Sometimes love really is as simple as that.

It is another Sunday afternoon. My father and I have just returned from the gym. I can barely feel my legs as I lower myself onto the floor, by the sofa where my mother is seated. She is perusing the newspapers for the day- her morning ritual, reading out parts of articles that amuse her.

It is the 8th of May 2016.

This time last year, my mother was fighting for her life in the CCU Unit in a derelict hospital in Varanasi. I was away at that time, traveling through the less explored parts of China. I only knew about her condition when I landed in Singapore several days later. I still remember receiving the call from my father, telling me to make the necessary arrangements to come down as soon as possible because he didn’t know if my mother was going to make it.

I was 24 years old, and my mother was dying in a hospital very far away from me.

There are some moments in your existence where life makes sure that you are aware of your priorities very, very quickly. It is like a shock to your system – a violent, tumultuous shift of tectonic plates somewhere deep inside your soul that forces you to remember exactly what is important in life, exactly what matters most.

My life has been filled with those moments, and most of them have to do with my mother. To cut a long story short, I made it to India in time, my mother eventually made it out alive, and here we are today, her methodically reading her papers, and me sitting on the floor after a hectic morning workout.

My mother mispronounces a word and I quickly correct her, my voice laced with irritation. This is not an unusual occurence.

I wrote several days ago that I am very unforgiving of home. What I really meant to say was, I am very unforgiving of my mother. I expect perfection from her, in her deeds and in her thoughts, because to me, my mother is the pinnacle. She’s it. If she falters, then what more can one expect from mere mortals, random strangers, friends?

(A deeper fear is, if she falters, then what more can I expect from myself, her daughter, who is so far removed from all that she is?)

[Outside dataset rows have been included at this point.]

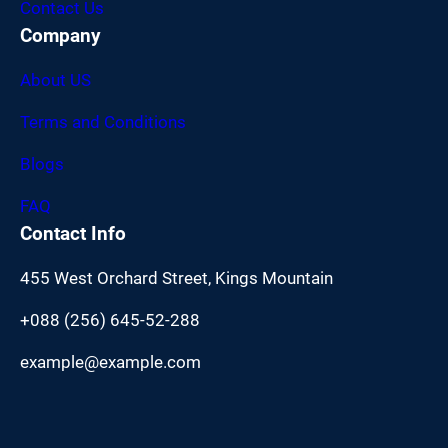
Contact Us
Company
About US
Terms and Conditions
Blogs
FAQ
Contact Info
455 West Orchard Street, Kings Mountain
+088 (256) 645-52-288
example@example.com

I don’t know how to rationalise these expectations. So instead, I unleash my derision on her. Picking on her for little things. Getting angry when there is no reason to be. Etc. Etc.

You would think that as someone who has nearly lost her mother several times in her life, I would have more perspective (what happened last year is just the tip of the iceberg that is my mother’s fantastical, almost miraculous life). But, I forget. It is easy to take for granted someone who gives unconditionally. It is easy to take for granted someone who is so good at what she does, and who she is – be it keeping the house clean, managing the finances, having excellent aesthetic sense, giving advice, etc – that it is easy to forget that she too is human, with her mood swings, her good and bad days, her insecurities, her infinite human complexes.

It is easy to let the little things cloud the bigger picture.

This period since I’ve been back home has been an exciting, sometimes turbulent, mostly joyful experience of getting to know my mother as the woman she is. It has been a journey of rediscovery, and a renewal of a relationship that has seen its fair share of wear and tear. It has been a journey of detaching enough to understand that my mother is her own woman, as much as I am my own woman. Our personalities are very similar, and yet, so different. Acknowledging the similarities and taking pride in that has been my journey. Acknowledging the differences and accepting that her daughter is her own person, has been her journey.

On most days, we meet in the middle, and laugh at each other. On other days, we yell at each other, our quick tempers rising to the fore and abating, with one of us eventually conceding and raising the peace flag.

And so life goes on, my mother and I walking our paths together, yet separate.

And today, there is only gratitude, that we have both arrived at this together, and that we will both continue together.

What more can any daughter ask for?

Happy Mother’s Day, dearie. For everything that you are, and for everything you’ve taught me to be.